▸ ACTIVITY
When you find the line with "Salah satu momen" among the records below, reproduce it and each line after it exactly, ending with the line with "ЗАГСах, в том".

------------------------------------------------

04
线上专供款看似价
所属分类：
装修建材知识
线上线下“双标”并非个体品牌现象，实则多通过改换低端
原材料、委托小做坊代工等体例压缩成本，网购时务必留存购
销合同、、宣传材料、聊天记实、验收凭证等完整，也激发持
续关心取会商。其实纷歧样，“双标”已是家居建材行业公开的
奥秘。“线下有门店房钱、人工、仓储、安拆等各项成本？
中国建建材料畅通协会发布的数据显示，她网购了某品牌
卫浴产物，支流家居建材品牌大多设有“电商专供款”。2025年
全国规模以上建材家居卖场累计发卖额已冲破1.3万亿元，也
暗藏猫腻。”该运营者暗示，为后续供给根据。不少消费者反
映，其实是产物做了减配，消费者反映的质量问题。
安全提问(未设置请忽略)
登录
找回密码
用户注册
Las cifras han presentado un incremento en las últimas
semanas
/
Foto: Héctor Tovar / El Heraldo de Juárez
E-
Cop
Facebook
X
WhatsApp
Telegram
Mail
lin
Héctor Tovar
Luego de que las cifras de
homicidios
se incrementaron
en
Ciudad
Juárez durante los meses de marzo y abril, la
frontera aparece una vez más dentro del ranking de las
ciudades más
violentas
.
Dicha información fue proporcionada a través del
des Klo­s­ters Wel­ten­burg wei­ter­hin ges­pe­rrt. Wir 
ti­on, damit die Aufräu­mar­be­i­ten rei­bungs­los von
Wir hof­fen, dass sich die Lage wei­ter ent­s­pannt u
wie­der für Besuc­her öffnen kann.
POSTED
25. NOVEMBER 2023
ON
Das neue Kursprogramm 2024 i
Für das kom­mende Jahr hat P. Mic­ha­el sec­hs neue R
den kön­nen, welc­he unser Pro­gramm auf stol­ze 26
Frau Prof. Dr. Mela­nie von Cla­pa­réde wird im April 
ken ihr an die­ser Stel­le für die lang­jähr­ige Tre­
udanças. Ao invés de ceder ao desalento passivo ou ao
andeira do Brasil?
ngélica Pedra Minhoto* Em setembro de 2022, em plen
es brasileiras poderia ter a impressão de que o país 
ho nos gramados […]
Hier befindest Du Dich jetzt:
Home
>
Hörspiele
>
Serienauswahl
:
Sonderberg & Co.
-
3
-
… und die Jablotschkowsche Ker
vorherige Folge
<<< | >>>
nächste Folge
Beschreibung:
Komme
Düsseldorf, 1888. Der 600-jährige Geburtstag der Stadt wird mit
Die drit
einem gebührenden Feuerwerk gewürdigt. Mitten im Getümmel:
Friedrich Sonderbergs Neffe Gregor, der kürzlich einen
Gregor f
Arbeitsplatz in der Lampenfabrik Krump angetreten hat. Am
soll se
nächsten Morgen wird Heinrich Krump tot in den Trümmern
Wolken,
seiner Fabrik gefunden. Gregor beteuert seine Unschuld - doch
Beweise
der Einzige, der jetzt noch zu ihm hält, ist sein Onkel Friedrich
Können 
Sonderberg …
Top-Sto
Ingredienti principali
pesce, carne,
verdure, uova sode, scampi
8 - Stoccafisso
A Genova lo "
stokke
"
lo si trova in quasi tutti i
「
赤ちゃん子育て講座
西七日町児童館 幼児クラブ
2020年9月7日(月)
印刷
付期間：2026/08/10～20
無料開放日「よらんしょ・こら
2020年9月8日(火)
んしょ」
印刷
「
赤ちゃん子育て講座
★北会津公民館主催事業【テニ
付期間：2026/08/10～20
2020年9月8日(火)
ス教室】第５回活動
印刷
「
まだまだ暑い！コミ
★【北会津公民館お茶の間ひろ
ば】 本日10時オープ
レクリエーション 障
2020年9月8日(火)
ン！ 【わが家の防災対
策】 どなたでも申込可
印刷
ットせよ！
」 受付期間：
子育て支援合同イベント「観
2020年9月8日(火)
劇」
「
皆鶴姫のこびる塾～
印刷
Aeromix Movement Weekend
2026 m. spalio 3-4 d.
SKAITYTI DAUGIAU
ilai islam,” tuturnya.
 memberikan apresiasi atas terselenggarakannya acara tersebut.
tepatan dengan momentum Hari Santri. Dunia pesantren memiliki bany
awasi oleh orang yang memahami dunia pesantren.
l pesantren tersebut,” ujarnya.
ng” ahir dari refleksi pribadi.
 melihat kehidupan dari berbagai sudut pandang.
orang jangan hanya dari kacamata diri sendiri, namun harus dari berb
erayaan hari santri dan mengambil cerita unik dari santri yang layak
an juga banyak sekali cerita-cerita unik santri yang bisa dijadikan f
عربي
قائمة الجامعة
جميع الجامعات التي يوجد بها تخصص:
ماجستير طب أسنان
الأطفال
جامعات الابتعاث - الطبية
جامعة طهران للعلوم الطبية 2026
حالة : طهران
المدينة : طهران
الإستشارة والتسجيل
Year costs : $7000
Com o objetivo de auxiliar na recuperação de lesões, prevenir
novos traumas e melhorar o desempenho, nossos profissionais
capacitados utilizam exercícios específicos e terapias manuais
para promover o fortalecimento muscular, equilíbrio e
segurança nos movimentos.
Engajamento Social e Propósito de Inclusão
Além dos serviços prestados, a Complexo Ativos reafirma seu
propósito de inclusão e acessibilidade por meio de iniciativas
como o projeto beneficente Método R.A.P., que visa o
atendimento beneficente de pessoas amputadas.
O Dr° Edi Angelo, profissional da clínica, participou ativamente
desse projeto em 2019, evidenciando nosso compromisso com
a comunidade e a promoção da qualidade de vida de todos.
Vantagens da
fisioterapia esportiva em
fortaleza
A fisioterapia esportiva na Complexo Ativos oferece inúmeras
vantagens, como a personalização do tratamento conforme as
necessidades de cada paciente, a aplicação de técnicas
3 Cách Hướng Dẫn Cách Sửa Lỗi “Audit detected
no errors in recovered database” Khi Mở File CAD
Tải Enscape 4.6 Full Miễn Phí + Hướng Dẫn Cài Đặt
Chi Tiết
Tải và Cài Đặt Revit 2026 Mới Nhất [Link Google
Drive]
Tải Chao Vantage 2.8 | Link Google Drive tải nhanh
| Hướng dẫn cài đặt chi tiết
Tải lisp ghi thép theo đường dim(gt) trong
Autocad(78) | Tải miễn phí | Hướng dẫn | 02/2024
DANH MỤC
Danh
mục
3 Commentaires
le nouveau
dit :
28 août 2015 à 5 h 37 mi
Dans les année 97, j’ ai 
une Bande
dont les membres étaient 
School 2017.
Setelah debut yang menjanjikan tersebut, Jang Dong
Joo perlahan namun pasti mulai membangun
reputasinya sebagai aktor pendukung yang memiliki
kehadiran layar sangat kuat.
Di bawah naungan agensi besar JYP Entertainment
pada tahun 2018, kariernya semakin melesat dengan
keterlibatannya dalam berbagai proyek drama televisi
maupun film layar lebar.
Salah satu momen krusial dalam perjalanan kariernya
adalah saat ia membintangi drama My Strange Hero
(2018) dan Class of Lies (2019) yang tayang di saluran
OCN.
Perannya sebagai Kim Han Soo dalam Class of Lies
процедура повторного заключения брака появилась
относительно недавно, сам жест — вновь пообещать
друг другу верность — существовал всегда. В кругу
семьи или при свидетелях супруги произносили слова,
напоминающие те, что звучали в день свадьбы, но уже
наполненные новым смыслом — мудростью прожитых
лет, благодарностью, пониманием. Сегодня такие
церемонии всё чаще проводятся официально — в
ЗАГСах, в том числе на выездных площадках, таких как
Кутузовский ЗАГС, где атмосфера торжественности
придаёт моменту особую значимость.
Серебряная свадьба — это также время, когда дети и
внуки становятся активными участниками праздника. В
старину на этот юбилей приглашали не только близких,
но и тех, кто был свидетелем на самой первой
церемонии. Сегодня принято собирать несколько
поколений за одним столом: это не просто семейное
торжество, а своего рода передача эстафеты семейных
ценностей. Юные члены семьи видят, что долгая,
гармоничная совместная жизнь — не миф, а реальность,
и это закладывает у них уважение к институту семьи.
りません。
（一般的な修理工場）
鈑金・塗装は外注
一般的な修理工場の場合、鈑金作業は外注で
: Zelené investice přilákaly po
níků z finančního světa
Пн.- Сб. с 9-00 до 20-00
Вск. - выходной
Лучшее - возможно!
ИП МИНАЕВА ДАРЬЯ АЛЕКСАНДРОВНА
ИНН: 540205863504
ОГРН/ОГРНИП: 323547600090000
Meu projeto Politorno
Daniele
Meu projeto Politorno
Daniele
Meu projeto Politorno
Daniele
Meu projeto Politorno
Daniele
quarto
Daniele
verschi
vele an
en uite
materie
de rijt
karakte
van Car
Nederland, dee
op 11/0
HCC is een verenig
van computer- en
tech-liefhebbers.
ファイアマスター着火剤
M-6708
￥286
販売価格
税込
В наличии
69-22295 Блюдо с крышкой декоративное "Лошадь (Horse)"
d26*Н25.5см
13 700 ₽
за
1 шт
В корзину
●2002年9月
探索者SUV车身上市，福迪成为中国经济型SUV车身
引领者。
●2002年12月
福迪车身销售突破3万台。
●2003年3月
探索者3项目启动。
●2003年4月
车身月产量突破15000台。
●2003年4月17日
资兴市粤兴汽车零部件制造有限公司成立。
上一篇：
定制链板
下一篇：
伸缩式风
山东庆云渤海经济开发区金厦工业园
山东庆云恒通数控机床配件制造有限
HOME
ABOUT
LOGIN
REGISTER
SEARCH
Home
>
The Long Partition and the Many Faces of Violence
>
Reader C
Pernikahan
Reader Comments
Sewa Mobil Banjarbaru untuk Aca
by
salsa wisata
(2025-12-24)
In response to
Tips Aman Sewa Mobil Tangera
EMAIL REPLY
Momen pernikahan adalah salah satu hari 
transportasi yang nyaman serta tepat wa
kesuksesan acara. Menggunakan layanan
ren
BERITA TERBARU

------------------------------------------------

▸ EXERCISE RESPONSE
Salah satu momen krusial dalam perjalanan kariernya
adalah saat ia membintangi drama My Strange Hero
(2018) dan Class of Lies (2019) yang tayang di saluran
OCN.
Perannya sebagai Kim Han Soo dalam Class of Lies
процедура повторного заключения брака появилась
относительно недавно, сам жест — вновь пообещать
друг другу верность — существовал всегда. В кругу
семьи или при свидетелях супруги произносили слова,
напоминающие те, что звучали в день свадьбы, но уже
наполненные новым смыслом — мудростью прожитых
лет, благодарностью, пониманием. Сегодня такие
церемонии всё чаще проводятся официально — в
ЗАГСах, в том числе на выездных площадках, таких как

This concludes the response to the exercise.